* **Exercise instructions**: "extrem" appears in how many lines of the entries? State only the number.

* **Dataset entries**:
━━━━

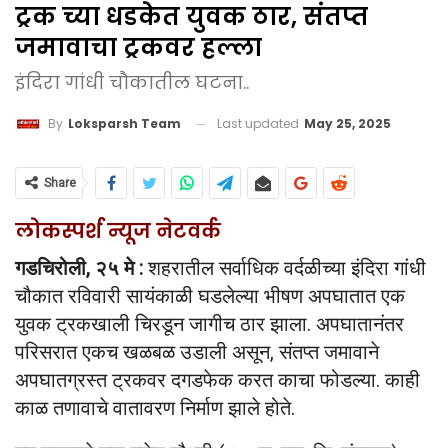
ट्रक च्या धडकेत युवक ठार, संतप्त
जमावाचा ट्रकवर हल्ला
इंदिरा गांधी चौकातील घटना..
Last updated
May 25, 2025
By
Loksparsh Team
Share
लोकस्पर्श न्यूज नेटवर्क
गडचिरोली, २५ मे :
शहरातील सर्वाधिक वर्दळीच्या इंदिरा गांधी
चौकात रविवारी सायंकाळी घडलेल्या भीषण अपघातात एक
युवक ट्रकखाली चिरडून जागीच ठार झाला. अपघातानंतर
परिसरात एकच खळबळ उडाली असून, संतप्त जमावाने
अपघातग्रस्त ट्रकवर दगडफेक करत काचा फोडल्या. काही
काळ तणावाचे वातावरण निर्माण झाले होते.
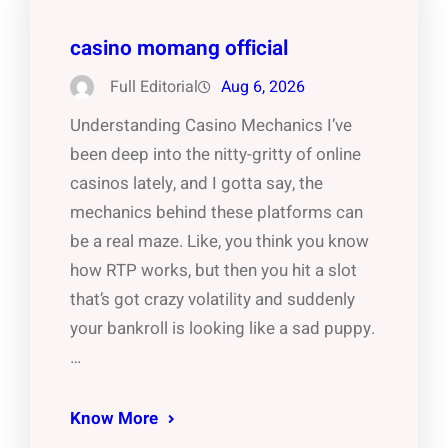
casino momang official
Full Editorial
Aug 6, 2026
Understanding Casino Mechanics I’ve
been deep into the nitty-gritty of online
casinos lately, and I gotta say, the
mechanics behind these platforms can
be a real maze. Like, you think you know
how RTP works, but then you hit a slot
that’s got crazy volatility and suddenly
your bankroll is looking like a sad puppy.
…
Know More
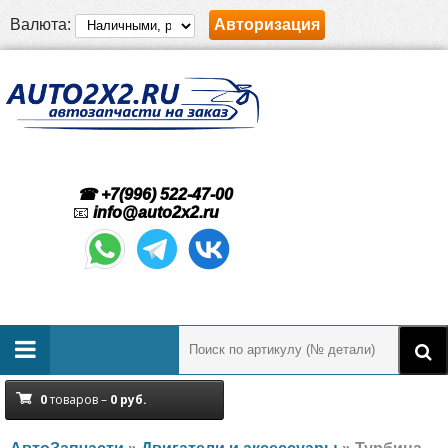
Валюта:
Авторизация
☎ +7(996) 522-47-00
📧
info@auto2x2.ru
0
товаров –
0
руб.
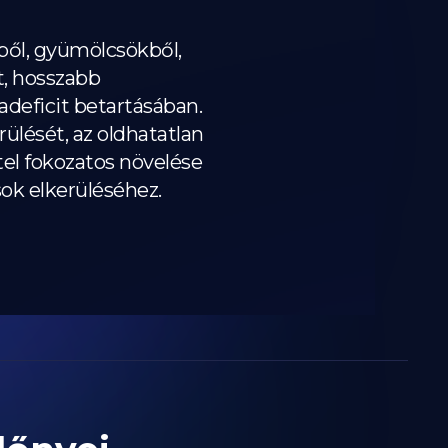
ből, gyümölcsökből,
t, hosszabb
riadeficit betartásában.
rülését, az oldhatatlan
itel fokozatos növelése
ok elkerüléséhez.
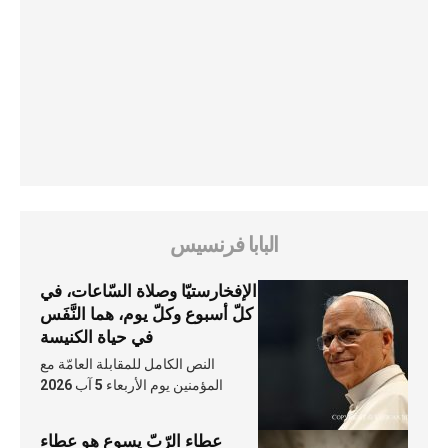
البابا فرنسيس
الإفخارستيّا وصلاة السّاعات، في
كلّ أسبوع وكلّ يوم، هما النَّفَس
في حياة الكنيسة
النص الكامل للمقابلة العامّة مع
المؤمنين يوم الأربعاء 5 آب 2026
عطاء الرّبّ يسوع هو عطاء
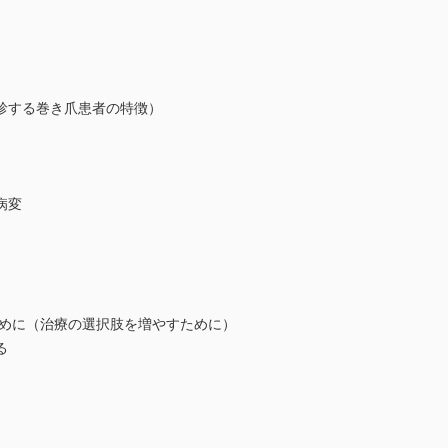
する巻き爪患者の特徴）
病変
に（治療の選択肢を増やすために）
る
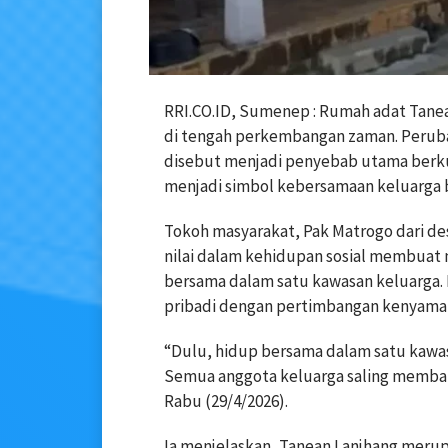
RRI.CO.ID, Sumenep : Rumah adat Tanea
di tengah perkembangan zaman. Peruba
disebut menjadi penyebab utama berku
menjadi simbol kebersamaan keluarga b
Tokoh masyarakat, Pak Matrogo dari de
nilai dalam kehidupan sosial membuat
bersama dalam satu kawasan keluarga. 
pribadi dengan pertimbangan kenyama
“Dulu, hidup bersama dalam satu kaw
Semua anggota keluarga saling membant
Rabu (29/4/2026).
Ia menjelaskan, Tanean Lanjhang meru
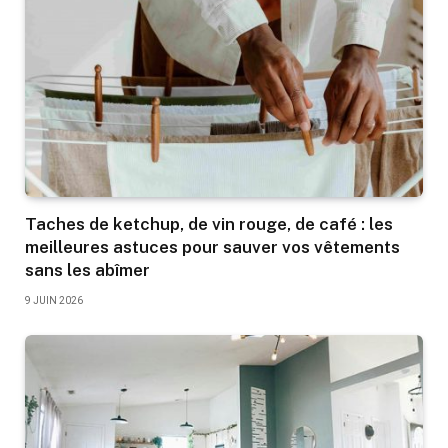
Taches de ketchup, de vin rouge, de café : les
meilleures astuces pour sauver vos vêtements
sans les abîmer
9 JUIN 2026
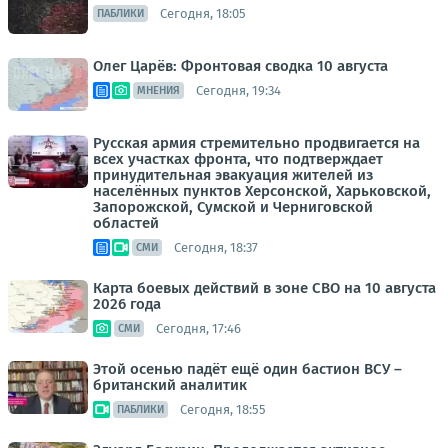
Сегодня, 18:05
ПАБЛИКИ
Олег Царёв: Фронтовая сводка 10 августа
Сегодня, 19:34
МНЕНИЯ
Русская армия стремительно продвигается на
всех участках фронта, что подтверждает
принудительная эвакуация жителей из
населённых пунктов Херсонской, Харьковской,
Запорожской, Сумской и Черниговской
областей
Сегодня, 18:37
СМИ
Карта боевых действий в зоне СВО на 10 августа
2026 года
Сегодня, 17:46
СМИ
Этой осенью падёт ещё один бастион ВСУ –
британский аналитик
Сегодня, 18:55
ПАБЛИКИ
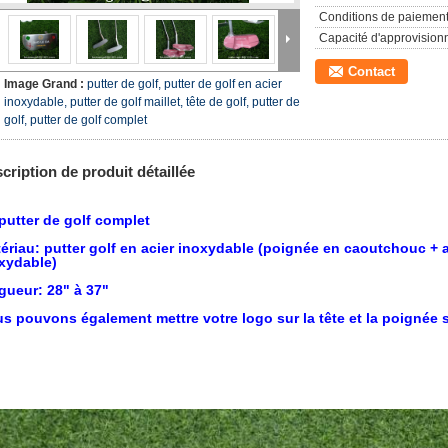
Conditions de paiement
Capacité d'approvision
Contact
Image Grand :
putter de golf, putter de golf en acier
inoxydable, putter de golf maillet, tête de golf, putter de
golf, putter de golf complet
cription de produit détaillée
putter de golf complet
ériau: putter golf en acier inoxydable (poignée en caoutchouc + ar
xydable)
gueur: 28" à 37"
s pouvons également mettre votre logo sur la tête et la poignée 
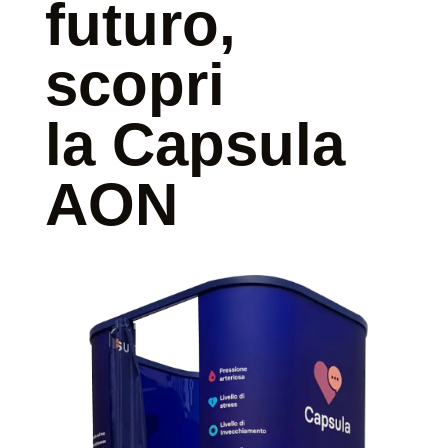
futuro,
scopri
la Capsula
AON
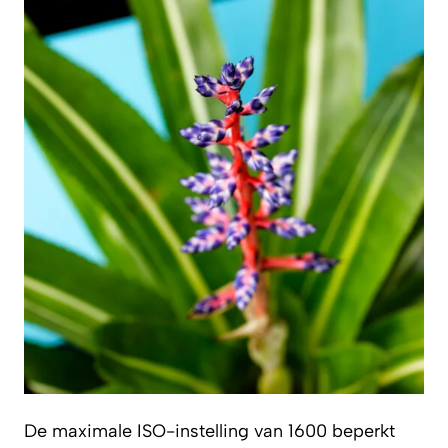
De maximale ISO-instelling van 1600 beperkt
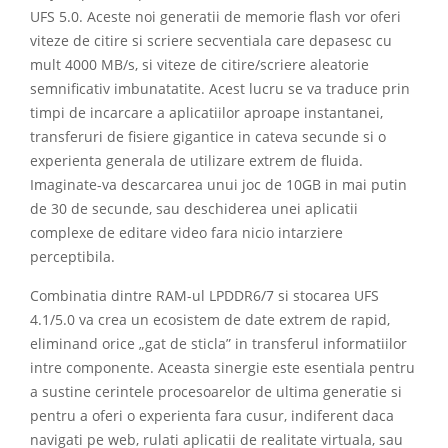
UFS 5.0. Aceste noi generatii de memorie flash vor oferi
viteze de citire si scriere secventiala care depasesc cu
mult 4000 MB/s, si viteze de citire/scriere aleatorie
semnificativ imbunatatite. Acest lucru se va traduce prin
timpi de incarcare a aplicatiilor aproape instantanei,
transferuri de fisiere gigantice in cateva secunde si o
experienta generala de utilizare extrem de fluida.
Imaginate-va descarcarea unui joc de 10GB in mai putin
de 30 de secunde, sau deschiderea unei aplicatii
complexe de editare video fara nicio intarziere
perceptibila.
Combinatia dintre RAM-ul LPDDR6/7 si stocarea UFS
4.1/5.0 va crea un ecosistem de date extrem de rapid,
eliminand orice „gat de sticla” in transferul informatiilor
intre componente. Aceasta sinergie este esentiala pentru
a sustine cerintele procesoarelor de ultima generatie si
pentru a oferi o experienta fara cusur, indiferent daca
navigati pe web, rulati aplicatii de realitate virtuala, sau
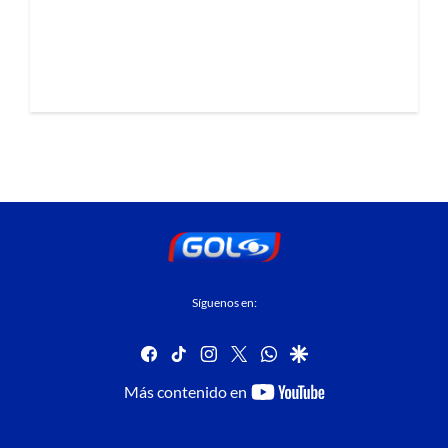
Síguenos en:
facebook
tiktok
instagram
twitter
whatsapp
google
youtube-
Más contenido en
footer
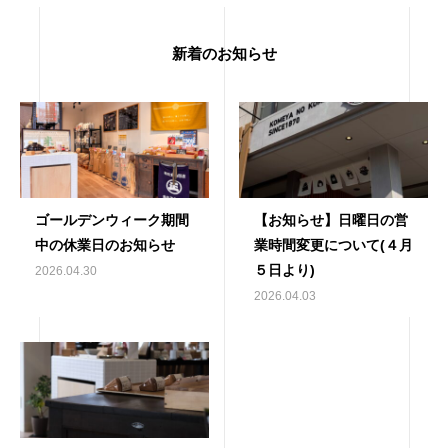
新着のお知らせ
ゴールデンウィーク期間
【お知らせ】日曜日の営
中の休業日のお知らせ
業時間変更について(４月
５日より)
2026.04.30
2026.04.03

━━━━

* **Task response**: 2